Saved data entries:
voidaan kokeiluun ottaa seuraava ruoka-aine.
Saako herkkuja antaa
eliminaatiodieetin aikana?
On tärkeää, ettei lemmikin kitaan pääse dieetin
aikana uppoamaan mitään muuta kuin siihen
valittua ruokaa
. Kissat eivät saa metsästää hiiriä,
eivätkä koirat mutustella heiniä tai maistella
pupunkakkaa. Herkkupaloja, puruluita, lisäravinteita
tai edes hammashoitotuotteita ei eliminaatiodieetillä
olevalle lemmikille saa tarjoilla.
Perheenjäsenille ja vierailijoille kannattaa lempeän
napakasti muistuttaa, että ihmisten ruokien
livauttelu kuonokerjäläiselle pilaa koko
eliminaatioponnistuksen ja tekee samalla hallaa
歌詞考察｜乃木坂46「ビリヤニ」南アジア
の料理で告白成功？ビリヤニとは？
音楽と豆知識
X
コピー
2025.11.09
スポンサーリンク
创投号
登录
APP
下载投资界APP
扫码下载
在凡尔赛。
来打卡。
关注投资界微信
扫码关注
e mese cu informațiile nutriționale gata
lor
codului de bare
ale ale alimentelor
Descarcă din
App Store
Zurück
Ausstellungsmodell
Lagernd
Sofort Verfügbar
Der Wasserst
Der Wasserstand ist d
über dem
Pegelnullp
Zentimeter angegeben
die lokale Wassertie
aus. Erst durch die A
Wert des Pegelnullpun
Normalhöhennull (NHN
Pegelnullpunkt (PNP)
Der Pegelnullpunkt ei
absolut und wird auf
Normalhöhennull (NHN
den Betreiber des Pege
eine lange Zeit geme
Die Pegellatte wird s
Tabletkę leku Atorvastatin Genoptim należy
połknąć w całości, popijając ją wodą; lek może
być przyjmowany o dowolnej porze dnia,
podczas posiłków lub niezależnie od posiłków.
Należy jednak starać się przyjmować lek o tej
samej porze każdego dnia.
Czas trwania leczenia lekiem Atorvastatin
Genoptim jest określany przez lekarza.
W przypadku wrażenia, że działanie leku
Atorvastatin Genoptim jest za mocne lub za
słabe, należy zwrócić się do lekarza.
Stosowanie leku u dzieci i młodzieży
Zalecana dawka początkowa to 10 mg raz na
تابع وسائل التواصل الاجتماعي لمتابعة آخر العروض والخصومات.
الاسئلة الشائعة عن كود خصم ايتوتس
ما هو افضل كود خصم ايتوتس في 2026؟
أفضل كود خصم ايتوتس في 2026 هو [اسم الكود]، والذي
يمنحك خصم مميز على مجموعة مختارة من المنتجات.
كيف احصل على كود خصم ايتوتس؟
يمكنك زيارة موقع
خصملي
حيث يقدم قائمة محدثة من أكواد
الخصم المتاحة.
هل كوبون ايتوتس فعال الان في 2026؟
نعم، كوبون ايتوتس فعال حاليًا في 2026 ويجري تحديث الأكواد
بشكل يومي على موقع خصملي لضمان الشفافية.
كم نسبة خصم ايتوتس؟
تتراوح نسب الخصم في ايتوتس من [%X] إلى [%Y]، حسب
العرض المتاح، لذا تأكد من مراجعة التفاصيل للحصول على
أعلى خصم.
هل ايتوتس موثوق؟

◆ **Assigned task**: Your answer should consist only of the count of lines in the data that contain "dnia".

◆ **The answer**: 2